Daniel Fagerstrom <[EMAIL PROTECTED]> wrote on 09/19/2005 05:11:12 AM:

> Brett Porter wrote:
> ...
> 
> >It sounds to me like having the packaging is the right way to go - its 
a lot 
> >less work for the user when using defaults. It's entirely possible to 
do 
> >both with one plugin as well if that's valid, but it will add some 
confusion 
> >to the mix if its unnecessary.
> > 
> >
> ...
> 
> Agree about that packaging is the way to go.
> 
> Another question: how should we handle dependencies? IIUC, while 
> building a bundle the current plugin gather all jars it depends on, put 
> them in the resulting bundle and add them on the Bundle-Classpath. That 
> is good as long as the jars that the bundle depends on not are bundles, 
> but if they are bundles they should not be included in the resulting 
> bundle. Furthermore when a bundle A depends on another bundles B, it is 
> not enough to just put B on the classpath while compiling A. The 
> classloader used while compiling A must be OSGi aware and only make 
> available those packages that are exported by B and this also in the 
> case where the exported package is in an embeded jar.
> 
> This far when I have built bundles with Ant I have exploded bundles with 

> embeded jars and put the embeded one on the classpath, but that is 
> obviously not a satisfying solution. How can this be solved with M2? Is 
> it possible to give a classloader to the compiler rather than an 
> ordinary classpath, so that we can use an OSGi aware classloader while 
> compiling? If we use "packaging" the plugin could also chose to embed 
> dependencies that has package type "jar" and not embed dependencies of 
> type "osgi-bundle".

For added fun it is not just B's immediate dependencies (via 
Require-Bundle or Import-Package) and their exports but all of their 
prerequisites (transitively) that need to ba available when compiling A. 
Further, visibility is very much in the eye of the beholder. 

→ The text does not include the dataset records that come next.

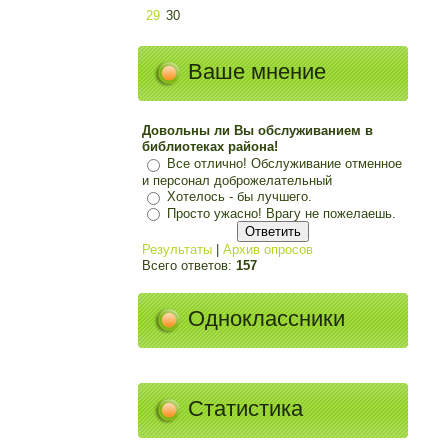
29
30
Ваше мнение
Довольны ли Вы обслуживанием в
библиотеках района!
Все отлично! Обслуживание отменное
и персонал доброжелательный
Хотелось - бы лучшего.
Просто ужасно! Врагу не пожелаешь.
Результаты
|
Архив опросов
Всего ответов:
157
Одноклассники
Статистика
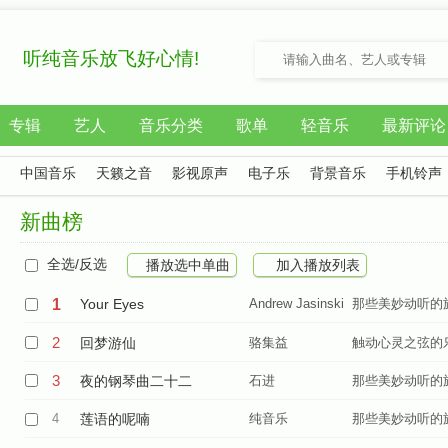
听纯音乐放飞好心情!
专辑
艺人
音乐分类
歌单
轻音乐
最新评论
中国音乐
天籁之音
影视原声
电子乐
背景音乐
手机铃声
新曲榜
全选/反选
播放选中单曲
加入播放列表
1
Your Eyes
Andrew Jasinski
那些美妙动听的
2
回梦游仙
骆集益
触动心灵之弦的
3
夜的钢琴曲二十二
石进
那些美妙动听的
4
莲语的呢喃
纯音乐
那些美妙动听的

Consider A extends B and B extends C. A, B and C are all in different 
bundles (by the same name).  Assume that bundle A required bundle B and B 
requires bundle C.  To compile class A, classes B and C have to be 
available.  However, the code in bundle A is not necessarily allowed to 
see the code in bundle C.

In a separate usecase, bundles B and C may both export packages Foo and 
Bar.  Bundle A may import Foo and Bar but may get Foo from B and Bar from 
C.  This presents an ordering problem.  If B and C are simply added to the 
compile path for A, one of Foo or Bar will be incorrect.

All of this to illustrate that matching the compile-time structure to the 
runtime structure is quite important.